Явдоха даже подошла к нему поближе и прошептала на ухо:
– Не ищи далеко, ищи близко… Кто знает, может быть, Запертая Пашка твоя судьба…
И она ушла, а Алеша старательно обдумывал ее слова по дороге домой.
«Не Явдоха у нас, а прямо какая-то деревенская Пифия, – думал он, – при чем тут Запертая Пашка, если всему селу известно, что у нее от рождения не все дома и потому ее и заперли…».
Но прилетевшая откуда-то мысль холодной иглой кольнула его: «А ты уверен, что она действительно не в себе? Разве ты ее видел или тем более с ней говорил?». И невидимая мысль улетела туда, откуда и прилетела, а озадаченный Алеша, придя домой, стал как бы невзначай расспрашивать мать про Запертую Пашку.
И та рассказала ему вот что. Лет двадцать назад у кузнеца Панаса родилась дочь. Кузнец, страстно мечтавший о сыне, который бы продолжил его род и его ремесло, от горя запил, хотя девочка была удивительной красоты – с бирюзовыми глазами, золотыми волосами и кожей, такой белоснежной, словно она появилась на свет не в залитой солнечными лучами Горенке, а на берегу холодного северного моря; к тому же она росла не по годам смышленой, и мать не могла на нее нарадоваться, но обеим приходилось худо от Панаса, который в глубине души дочку все же любил и понимал, что напрасно тиранит свою семью, но перебороть себя не мог и однажды в порыве гнева накинулся на жену и дочь с кулаками. Что именно там тогда произошло, никому доподлинно не известно, но вскоре после того Ефросинья, так звали Пашкину мать, угасла как свеча, а пятилетняя Пашка осталась совсем одна, потому что ее, а не себя, Панас считал виновницей гибели своей преданной подруги. И прогнал он Пашку со двора, как прогоняют приблудного котенка, и она, горемыка, ходила от хаты к хате, просила еду и спала, где придется, пока ее не приютила на время сельская учительница, опасавшаяся, что девочку увезут цыгане. И Пашка прожила у нее лет десять, до самой смерти отца своего, который так и умер, не покаявшись в страшном грехе своем. И Пашка переехала было в отчий дом, но тут откуда ни возьмись, как гром с ясного неба, появилась ее, до того никогда не бывавшая в этих местах тетка, переписала хату и хозяйство на себя, а Пашку заперла в хлеву, потому как та от всех тех бед, которые ей пришлось пережить, по словам тетки, тронулась разумом – ни в какую не хотела признавать свою тетку и имела наглость утверждать, что Голова с проходимицей украли у нее родной дом. И с тех пор она сидит в хлеву, в котором, правда, после смерти Панаса, скот держать перестали, сельская учительница, теперь уже ветхая старушка, носит ей иногда книги да гостинцы, а тетка ее нашла на усадьбе клад и живет припеваючи со своим хахалем.

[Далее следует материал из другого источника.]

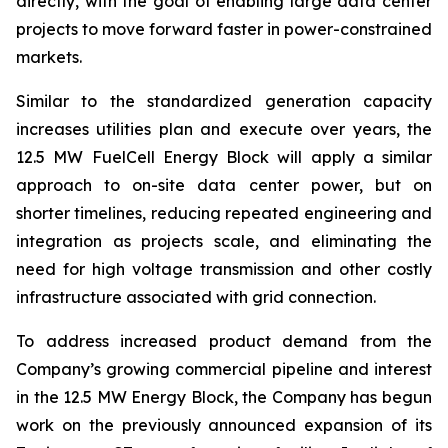
directly, with the goal of enabling large data center
projects to move forward faster in power-constrained
markets.
Similar to the standardized generation capacity
increases utilities plan and execute over years, the
12.5 MW FuelCell Energy Block will apply a similar
approach to on-site data center power, but on
shorter timelines, reducing repeated engineering and
integration as projects scale, and eliminating the
need for high voltage transmission and other costly
infrastructure associated with grid connection.
To address increased product demand from the
Company’s growing commercial pipeline and interest
in the 12.5 MW Energy Block, the Company has begun
work on the previously announced expansion of its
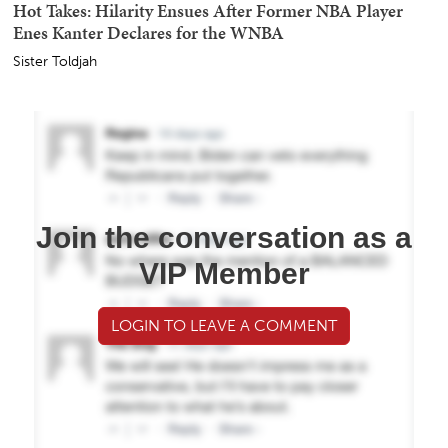
Hot Takes: Hilarity Ensues After Former NBA Player
Enes Kanter Declares for the WNBA
Sister Toldjah
Join the conversation as a
VIP Member
LOGIN TO LEAVE A COMMENT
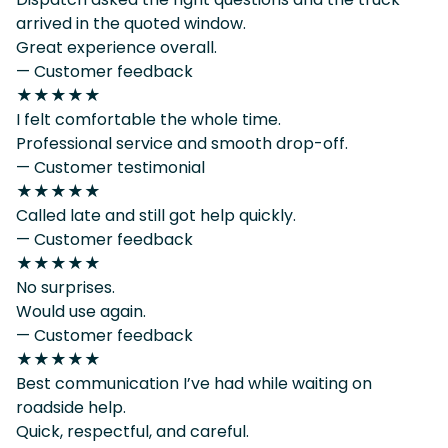
arrived in the quoted window.
Great experience overall.
— Customer feedback
★★★★★
I felt comfortable the whole time.
Professional service and smooth drop-off.
— Customer testimonial
★★★★★
Called late and still got help quickly.
— Customer feedback
★★★★★
No surprises.
Would use again.
— Customer feedback
★★★★★
Best communication I’ve had while waiting on
roadside help.
Quick, respectful, and careful.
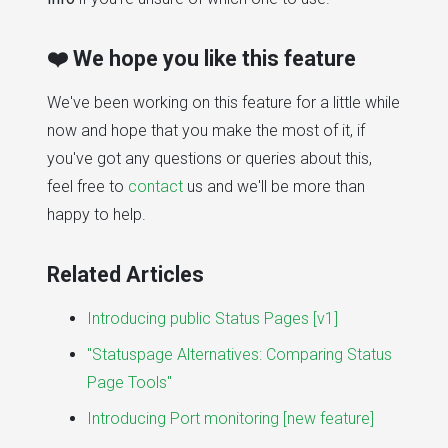
❤️ We hope you like this feature
We've been working on this feature for a little while
now and hope that you make the most of it, if
you've got any questions or queries about this,
feel free to
contact
us and we'll be more than
happy to help.
Related Articles
Introducing public Status Pages [v1]
"Statuspage Alternatives: Comparing Status
Page Tools"
Introducing Port monitoring [new feature]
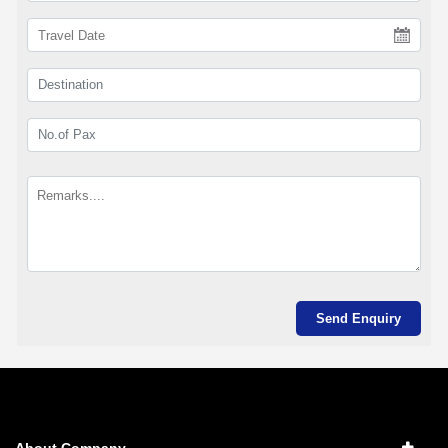
About Company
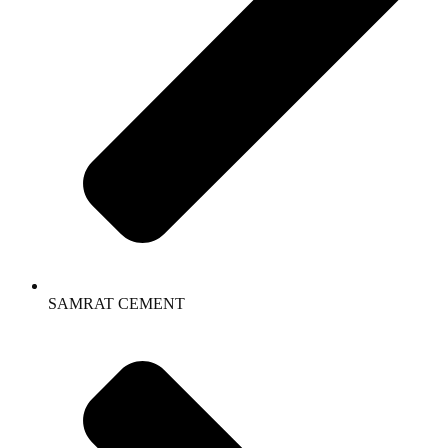
SAMRAT CEMENT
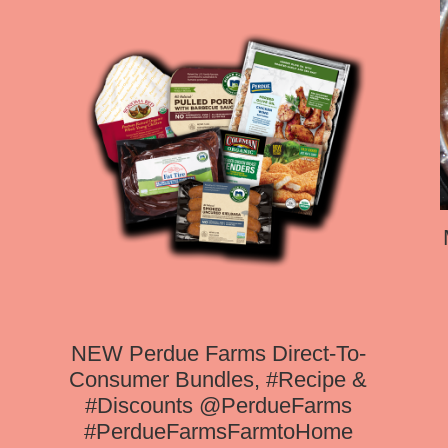
NEW Perdue Farms Direct-To-
Consumer Bundles, #Recipe &
#Discounts @PerdueFarms
#PerdueFarmsFarmtoHome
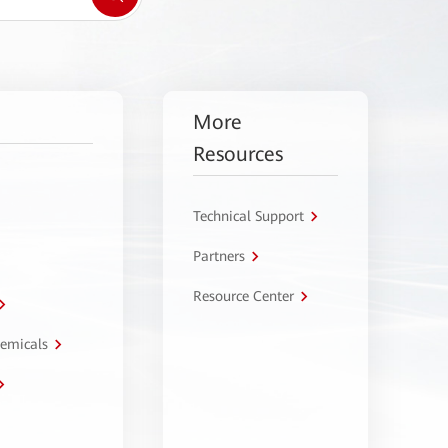
More
Resources
Technical Support
Partners
Resource Center
hemicals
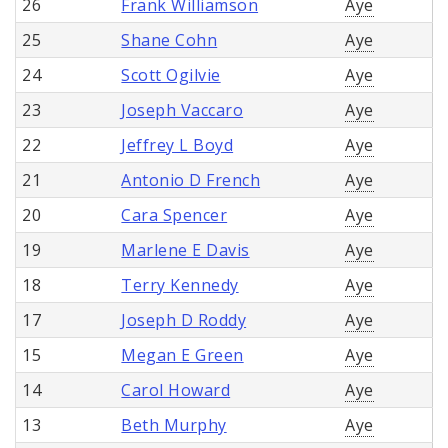
26
Frank Williamson
Aye
25
Shane Cohn
Aye
24
Scott Ogilvie
Aye
23
Joseph Vaccaro
Aye
22
Jeffrey L Boyd
Aye
21
Antonio D French
Aye
20
Cara Spencer
Aye
19
Marlene E Davis
Aye
18
Terry Kennedy
Aye
17
Joseph D Roddy
Aye
15
Megan E Green
Aye
14
Carol Howard
Aye
13
Beth Murphy
Aye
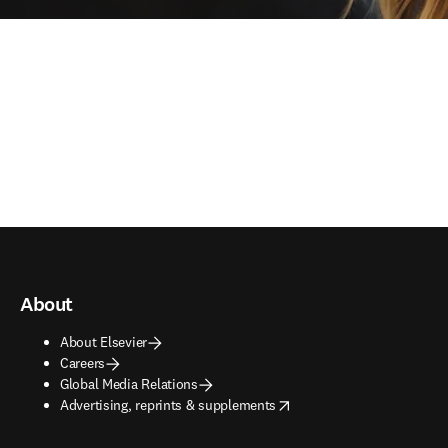
About
About Elsevier
Careers
Global Media Relations
opens in new tab/window
Advertising, reprints & supplements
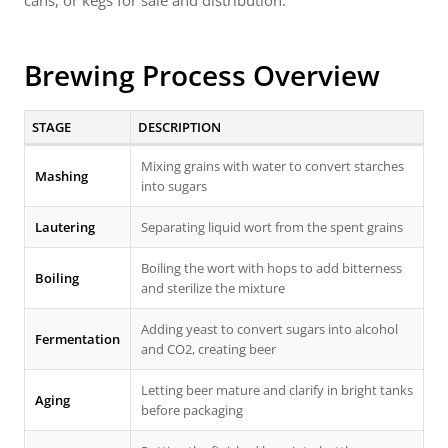
cans, or kegs for sale and distribution.
Brewing Process Overview
STAGE
DESCRIPTION
Mixing grains with water to convert starches
Mashing
into sugars
Lautering
Separating liquid wort from the spent grains
Boiling the wort with hops to add bitterness
Boiling
and sterilize the mixture
Adding yeast to convert sugars into alcohol
Fermentation
and CO2, creating beer
Letting beer mature and clarify in bright tanks
Aging
before packaging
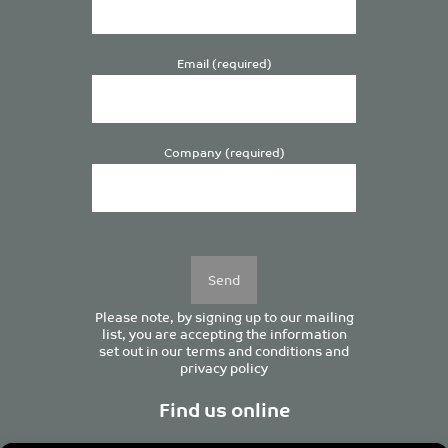
Email (required)
Company (required)
Please
leave
this
field
empty.
Please note, by signing up to our mailing
list, you are accepting the information
set out in our
terms and conditions
and
privacy policy
Find us online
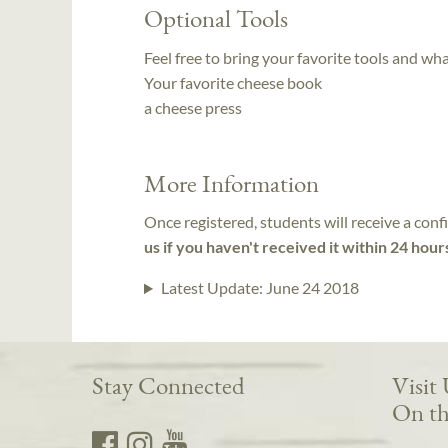
Optional Tools
Feel free to bring your favorite tools and wh
Your favorite cheese book
a cheese press
More Information
Once registered, students will receive a conf
us if you haven't received it within 24 hour
Latest Update:
June 24 2018
Stay Connected
Visit
On th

«Странная история, – подумал Алексей. – Надо будет с Николаевной переговорить». Дело в том, что Розалию Николаевну, учительницу, о которой рассказывала мать, он хорошо знал. Она иногда заходила к ним одолжить книги для чтения, и теперь он уже догадывался, для кого именно они предназначались.
Прошло всего два или три дня после того, как матушка рассказала ему про Запертую Пашку, как Розалия Николаевна зашла к ним по своему обыкновению одолжить книг. Алексей, как мог, старался ее задержать и разговорить, но та на его уловки не поддалась и, выбрав почти наугад две или три книги, по своему обыкновению заспешила, как она выразилась, к своей бывшей ученице, которой нездоровится и для которой книги – единственная радость.